Malgré cela, les pays européens semblent déterminés à maintenir leur réplique. Le ministre du commerce extérieur, Laurent Saint-Martin assure que la France « reste déterminée à riposter » après les menaces sur les vins et spiritueux. « Les droits de douane sont utilisés comme un instrument de sanction et de négociation. Dans ce contexte, une réponse ferme de l’Union européenne est nécessaire, ne rien faire ne semble pas être une bonne décision pour les négociations », explique Vincent Vicard, responsable du programme scientifique Analyse du commerce international au Centre d’études prospectives et d’informations internationales (CEPII). Néanmoins, ces droits de douane devraient avoir un impact financier important sur les consommateurs de chaque côté de l’Atlantique. « Il va y avoir des impacts pour les consommateurs des produits concernés, sauf à ce que les entreprises américaines absorbent les coûts supplémentaires dans leurs marges. La question sera de savoir si on peut se passer facilement des produits américains », continue Vincent Vicard.
Même si la mise en place de droits de douane est perçue comme une « source d’incertitude pour l’économie » selon Ursula von der Leyen, l’Union européenne poursuit également un objectif politique. En effet, les tarifs douaniers visent spécifiquement des produits issus d’États républicains comme le bourbon du Kentucky sur lequel les droits de douane doivent augmenter de 50 %. Ainsi, la Commission européenne cherche à faire pression sur les électeurs américains, à moins de deux ans des élections de mi-mandat. « C’est très difficile de juger de l’efficacité de l’augmentation des droits de douane sur les électeurs. Il y a un impact sur les entreprises et donc l’emploi, mais pas forcément sur le gouvernement américain qui peut assumer les effets économiques de ce bras de fer commercial », détaille Vincent Vicard.
Un bras de fer pour atténuer les barrières non tarifaires ?
Malgré le caractère erratique du président des Etats-Unis, la guerre commerciale pourrait se prolonger avec l’Union européenne. Si Donald Trump assure vouloir agir sur le déficit commercial des Etats-Unis et inciter les entreprises à relocaliser en instaurant des droits de douane, il s’agit également d’un levier de négociation, comme dans le cas du Canada et du Mexique où les droits de douane ont été utilisés pour infléchir la politique migratoire de ses voisins. Pour rappel, dans leurs relations avec l’Union européenne, les Etats-Unis affichaient, en 2023, un déficit commercial de 156 milliards d’euros pour les biens et un excédent commercial de 104 milliards sur les services.

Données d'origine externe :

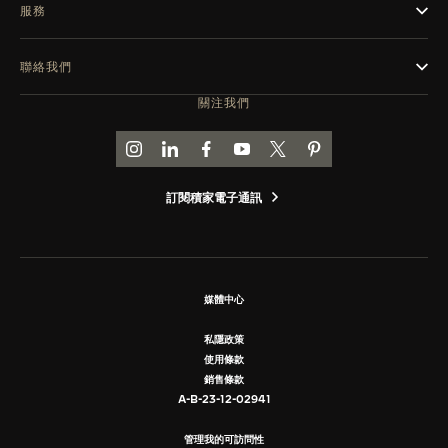
服務
聯絡我們
關注我們
前往積家 INSTAGRAM 頁面
前往積家 LINKEDIN 頁面
前往積家 FACEBOOK 頁面
前往積家 YOUTUBE 頁面
前往積家推特頁面
前往積家 PINTEREST
訂閱積家電子通訊
媒體中心
私隱政策
使用條款
銷售條款
A-B-23-12-02941
管理我的可訪問性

« Donald Trump poursuit un objectif qui n’est pas simplement le rééquilibrage de la balance commerciale, il cherche aussi à découdre les réglementations européennes. Notamment le DMA, le DSA, ou la réglementation verte que Donald Trump considère comme des barrières non tarifaires », analyse Elvire Fabry. « Il voit à travers l’UE une machine de réglementation, idéologiquement Donald Trump prône la déréglementation », continue la chercheuse. Le DMA et le DSA encadrent les services numériques sur le marché européen, des législations perçues comme des obstacles pour les entreprises américaines.
« Les mesures anti-coercition peuvent aussi toucher les services, là où les Etats-Unis ont une balance positive vis-à-vis des Européens »
Après les dernières menaces de Donald Trump, la présidente de la Commission européenne à rappeler que les Européens restaient « ouverts aux négociations ». En cas d’escalade, l’Union européenne pourrait également mobiliser des mesures non tarifaires et utiliser, pour la première fois, des mesures prévues par le règlement relatif à la protection de l’Union et de ses États membres contre la coercition économique. « Les mesures anti-coercition peuvent aussi toucher les services, là où les Etats-Unis ont une balance positive vis-à-vis des Européens. Ces mesures peuvent permettre de restreindre l’accès aux appels d’offres européens, suspendre la propriété intellectuelle de certains logiciels. L’idée sera néanmoins d’impacter le moins possible les consommateurs européens », envisage Elvire Fabry.